On July 1, 2020 William I. Brustein stepped down as Vice President for Global Strategies and International Affairs at West Virginia University to assume the position of Eberly Family Distinguished Professor of History.  As the former Vice President for Global Strategies and International Affairs he dedicated himself to fully integrating international and multicultural experiences into the academic units within the university and expanding and enhancing its global reach. Dr. Brustein has spent his administrative career focused on international education and has extensive leadership experience in building international partnerships. Before coming to West Virginia University in 2016, he was the Vice Provost for Global Strategies and International Affairs and President of The Ohio State University Global Gateways, an arm of OSU’s Office of International Affairs under which the institution opened offices in Shanghai, Mumbai, and São Paulo.  Professor Brustein has published widely in the areas of political extremism and ethnic/religious/racial prejudice.  Brustein’s book The Logic of Evil: The Social Origins of the Nazi Party, 1925-1933 (Yale University Press) was named the winner of the 1997 James S. Coleman Distinguished Contribution to Rational-Choice Scholarship from the American Sociological Association. He has previously served as president of the Association of International Education Administrators, chair of NAFSA’s International Education Leadership Knowledge Community and chair of the Senior International Officers of the Big Ten Academic Alliance.  He is also the recipient of the 2013 Charles Klasek Award for outstanding service to the field of international education administration by the Association of International Education Administrators and an inaugural inductee in the National Academy for International Education. 

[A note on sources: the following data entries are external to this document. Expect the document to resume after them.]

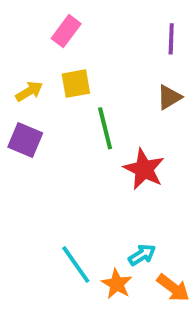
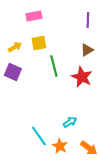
pink rectangle: (66, 31) -> (34, 16), turned 42
red star: (144, 169) -> (82, 77), moved
cyan arrow: (142, 255) -> (70, 122), moved

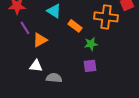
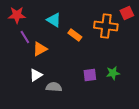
green star: (91, 44) -> (113, 73), moved
white triangle: (36, 66) -> (36, 75), turned -40

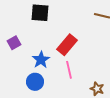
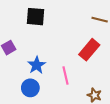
red rectangle: (67, 45) -> (89, 50), moved

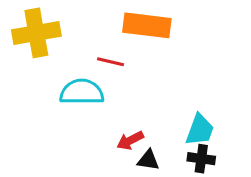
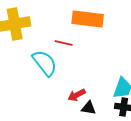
cyan semicircle: (82, 92) -> (45, 63), turned 52

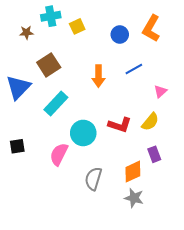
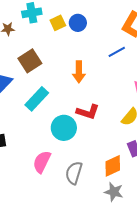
blue circle: (120, 35) -> (78, 23), moved
blue line: (134, 69) -> (117, 52), moved
red L-shape: (120, 125) -> (88, 112), moved
pink semicircle: (59, 154) -> (42, 162), moved

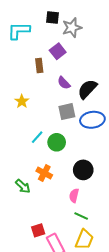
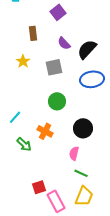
brown rectangle: (39, 66) -> (33, 33), moved
gray square: (67, 112) -> (54, 67), moved
cyan line: (37, 137) -> (15, 117), moved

Zbyněk TarantHolocaust Appropriation in Anti-Mask Protests – A New Challenge to IHRA Definition?

To our misfortune, antisemitism develops more quickly than our legal and scholarly definitions of it. Its fluidity was again aptly demonstrated during the anti-mask and anti-vaccination protests across Europe. Along with the antisemitic conspiracy myths, such as „plandemic“, or the belief that vaccines are meant to sterilize the world population, there were cases of abuse of Holocaust-related symbolism and iconography by the protesters, such as wearing yellow Stars of David, comparing epidemiological measures to Nuremberg laws and comparing vaccine mandate to the Nazi genocidal program. My presentation will explore the ideological and quasi-religious background of these myths, many of which have roots in the scene of Western Esotericism. As my presentation will argue, these incidents stretch our current definitions of antisemitism and some are not even covered by them. For example, the IHRA definition has no provision that would recognize such cases of Holocaust Appropriation in anti-vaxxer discourse as antisemitic, despite their harmful impact on Jewish life and tendency to banalize the horrors of the Shoah. Is it time to update the IHRA definition?


Zbyněk Tarant, Ph.D. is a Czech anthropologist focusing on issues of Holocaust memory, Czech-Jewish relations and contemporary antisemitism. He has researched and published about contemporary antisemitism since 2006. His specialty is monitoring of cyber-hate and analysis of emerging threats in the contemporary Central European antisemitism.